La fabrique des politiques scientifiques : une approche interprétative de l'action publique

par Martin Benninghoff

Thèse de doctorat en Sociologie, démographie

Sous la direction de Catherine Paradeise.

Soutenue le 26-11-2010

à Paris Est , dans le cadre de OMI - Organisation, Marchés, Institutions , en partenariat avec LATTS - Laboratoire Techniques, Territoires, Sociétés (laboratoire) .

Le président du jury était Philippe Larédo.

Le jury était composé de Jean-Philippe Leresche.

Les rapporteurs étaient Pierre Muller, Dominique Vinck.


  • Résumé

    L'objectif de cette thèse est d'analyser la fabrique des politiques scientifiques en Suisse. Dans ce but, un accent particulier a été mis sur la politique du Fonds national suisse de la recherche scientifique (FNS) qui représente l'une des plus importantes sources de financement publique de recherche en Suisse. La thèse est divisée en deux parties.La première explique la manière dont différents acteurs participent à l'élaboration et à la légitimation de nouveaux instruments d'action publique dans le domaine de la recherche. Ces instruments visent non seulement à modifier l'organisation institutionnelle et la finalité de la recherche mais également à transformer les représentations des chercheurs. Ainsi, dans l'étude des « Pôles de recherche nationaux » (PRN), mis en place par le Fonds national (FNS) à la fin des années 1990, nous avons considéré cet instrument en tant que porteur d'un discours normatif qui propose de nouveaux critères d'évaluation de l'excellence scientifique. En effet, ces nouveaux critères ne reposent plus seulement sur la qualité scientifique de la recherche, mais également sur la qualité managériale de son organisation. Un tel modèle normatif articule logique de la découverte et de l'expérimentation, d'une part, et logique de l'efficience et de la productivité, de l'autre.La seconde partie analyse la manière dont les chercheurs, financés par ce programme de recherche, interprètent, négocient et traduisent ce nouveau cadre d'interprétation dans le contexte de leurs pratiques. Une approche en terme de « catégorisation identitaire » a permis d'analyser les « médiations » entre la politique du Fonds national, via son programme « Pôles de recherche nationaux », et les pratiques de recherche des membres d'un laboratoire. Nous montrons ainsi que les catégories identitaires ont notamment été mobilisées pour la constitution, le contrôle et la promotion de collectifs.Cette double perspective analytique permet, selon nous, de rendre compte de l'efficacité d'instruments d'action publique tels que les « Pôles de recherche nationaux » en les comprenant à la fois comme des discours et des technique de pouvoir, à savoir des technologies de gouvernement.

  • Titre traduit

    The making of research policies : an interpretative perspective of public action


  • Résumé

    This dissertation analyzes the making of science policies in Switzerland, with a special emphasis on the Swiss National Science Foundation (SNF) policy, which represents Switzerland's most important public funding agency.

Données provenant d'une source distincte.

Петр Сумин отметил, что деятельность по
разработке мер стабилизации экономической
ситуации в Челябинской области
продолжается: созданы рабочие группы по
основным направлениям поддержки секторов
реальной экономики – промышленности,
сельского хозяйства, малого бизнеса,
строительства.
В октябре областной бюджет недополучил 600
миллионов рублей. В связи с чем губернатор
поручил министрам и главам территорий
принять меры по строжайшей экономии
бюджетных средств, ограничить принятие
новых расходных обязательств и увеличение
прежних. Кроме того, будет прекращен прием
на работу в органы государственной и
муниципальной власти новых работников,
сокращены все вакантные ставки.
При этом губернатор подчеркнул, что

The dissertation is organised in two parts.The first one describes how different actors are involved in the development and legitimization of new policy tools. These instruments are designed not only to change the institutional organization of research and its purpose, but also to transform the representations of researchers. Thus, in the study of "National Centre of Competences in Research" (NCCR), established by the National Fund (SNF) in the late 1990s, we have considered this instrument as the embodiment of a normative discourse that proposes new evaluation criteria of scientific excellence. Those new criteria are not only based on the scientific quality of research activities, but also on the quality of its managerial organization. This model articulates normative logic of discovery and experimentation, on the one hand, and the logic of efficiency and productivity, on the other.A second part examines how researchers funded by this research program interpret, negotiate and translate this new interpretive framework in the context of their practices. An approach in terms of "membership categorization" is used to analyze the "mediations" between the policy of the SNF, through its "National Centre of Competences in Research" (NCCR), and the research practices of members of a laboratory funded by this program. This allows us to show that membership categories have been mobilized for the establishment, control and promotion of collectives.In our opinion, this double analytical perspective allows to account for the effectiveness of public policy instruments like the NCCR, understanding those instruments as discourse and power techniques, that is technologies of government.